9 Then Joseph had another dream and described it to his brothers: "I've just dreamed again, and this time the sun and the moon and eleven stars were bowing down to me." 10 When he described it to his father and brothers, his father scolded him and said to him, "What kind of dreams have you dreamed? Am I and your mother and your brothers supposed to come and bow down to the ground in front of you?" 11 His brothers were jealous of him, but his father took careful note of the matter.

 

12 Joseph's brothers went to tend their father's flocks near Shechem. 13 Israel said to Joseph, "Aren't your brothers tending the sheep near Shechem? Come, I'll send you to them." And he said, "I'm ready." 

 

14 Jacob said to him, "Go!
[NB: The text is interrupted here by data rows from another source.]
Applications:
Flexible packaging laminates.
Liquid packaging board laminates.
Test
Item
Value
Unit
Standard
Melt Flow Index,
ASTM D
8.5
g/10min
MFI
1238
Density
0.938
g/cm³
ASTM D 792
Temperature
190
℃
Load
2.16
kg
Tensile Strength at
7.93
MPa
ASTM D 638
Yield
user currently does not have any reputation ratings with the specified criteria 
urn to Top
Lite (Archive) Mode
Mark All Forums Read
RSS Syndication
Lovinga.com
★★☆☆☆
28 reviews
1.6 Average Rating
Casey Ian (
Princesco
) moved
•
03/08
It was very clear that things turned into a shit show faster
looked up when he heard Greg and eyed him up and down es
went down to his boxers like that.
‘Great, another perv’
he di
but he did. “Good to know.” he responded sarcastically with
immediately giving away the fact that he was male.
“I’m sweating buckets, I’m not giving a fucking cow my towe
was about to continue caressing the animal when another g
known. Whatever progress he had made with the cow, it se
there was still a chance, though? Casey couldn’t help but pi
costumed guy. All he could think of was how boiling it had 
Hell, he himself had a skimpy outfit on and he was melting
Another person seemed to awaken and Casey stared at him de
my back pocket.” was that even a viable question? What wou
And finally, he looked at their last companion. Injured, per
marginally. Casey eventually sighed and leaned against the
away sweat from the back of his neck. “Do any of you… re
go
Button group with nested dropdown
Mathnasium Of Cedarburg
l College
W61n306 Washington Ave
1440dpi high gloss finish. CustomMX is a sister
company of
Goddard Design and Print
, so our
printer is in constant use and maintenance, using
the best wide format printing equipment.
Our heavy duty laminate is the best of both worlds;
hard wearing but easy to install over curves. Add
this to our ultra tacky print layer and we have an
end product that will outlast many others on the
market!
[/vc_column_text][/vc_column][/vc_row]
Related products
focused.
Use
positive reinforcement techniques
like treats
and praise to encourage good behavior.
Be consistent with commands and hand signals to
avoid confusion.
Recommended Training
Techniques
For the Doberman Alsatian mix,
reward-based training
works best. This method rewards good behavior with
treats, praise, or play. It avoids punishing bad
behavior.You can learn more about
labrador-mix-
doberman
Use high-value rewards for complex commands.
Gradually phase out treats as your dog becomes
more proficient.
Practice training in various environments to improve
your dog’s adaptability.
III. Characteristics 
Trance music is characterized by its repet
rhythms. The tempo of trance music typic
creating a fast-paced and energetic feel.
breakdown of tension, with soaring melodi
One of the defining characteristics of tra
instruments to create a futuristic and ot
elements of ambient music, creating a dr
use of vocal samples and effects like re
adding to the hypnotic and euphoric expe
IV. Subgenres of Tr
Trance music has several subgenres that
Find out how your brothers are and how the flock is, and report back to me." So Jacob sent him from the Hebron Valley.

 

When he approached Shechem, 15 a man found him wandering in the field and asked him, "What are you looking for?" 16 Joseph said, "I'm looking for my brothers. Tell me, where are they tending the sheep?" 17 The man said, "They left here. I heard them saying, ‘Let's go to Dothan.'" So Joseph went after his brothers and found them in Dothan. 

 

18 [Joseph’s brothers] saw him in the distance before he got close to them, and they plotted to kill him. 19 The brothers said to each other, "Here comes the big dreamer. 20 Come on now, let's kill him and throw him into one of the cisterns, and we'll say a wild animal devoured him. Then we will see what becomes of his dreams!" 

 

21 When Reuben heard what they said, he saved him from them, telling them, "Let's not take his life." 22 Reuben said to them, "Don't spill his blood! Throw him into this desert cistern, but don't lay a hand on him." He intended to save Joseph from them and take him back to his father. 

 

23 When Joseph reached his brothers, they stripped off Joseph's long robe, 24 took him, and threw him into the cistern, an empty cistern with no water in it. 25 When they sat down to eat, they looked up and saw a caravan of Ishmaelites coming from Gilead, with camels carrying sweet resin, medicinal resin, and fragrant resin on their way down to Egypt. 26 Judah said to his brothers, "What do we gain if we kill our brother and hide his blood? 27 Come on, let's sell him to the Ishmaelites. Let's not harm him because he's our brother; he's family." His brothers agreed. 

 

28 When some Midianite traders passed by, they pulled Joseph up out of the cistern. They sold him to the Ishmaelites for twenty pieces of silver, and they brought Joseph to Egypt. 

 

29 When Reuben returned to the cistern and found that Joseph wasn't in it, he tore his clothes. 30 Then he returned to his brothers and said, "The boy's gone! And I—where can I go now?" 31 His brothers took Joseph's robe, slaughtered a male goat, and dipped the robe in the blood. 

 

32 They took the long robe, brought it to their father, and said, "We found this. See if it's your son's robe or not." 33 He recognized it and said, "It's my son's robe! A wild animal has devoured him. Joseph must have been torn to pieces!" 34 Then Jacob tore his clothes, put a simple mourning cloth around his waist, and mourned for his son for many days. 35 All of his sons and daughters got up to comfort him, but he refused to be comforted, telling them, "I'll go to my grave mourning for my son." And Joseph's father wept for him. 36 Meanwhile the Midianites had sold Joseph to the Egyptians, to Potiphar, Pharaoh's chief officer, commander of the royal guard.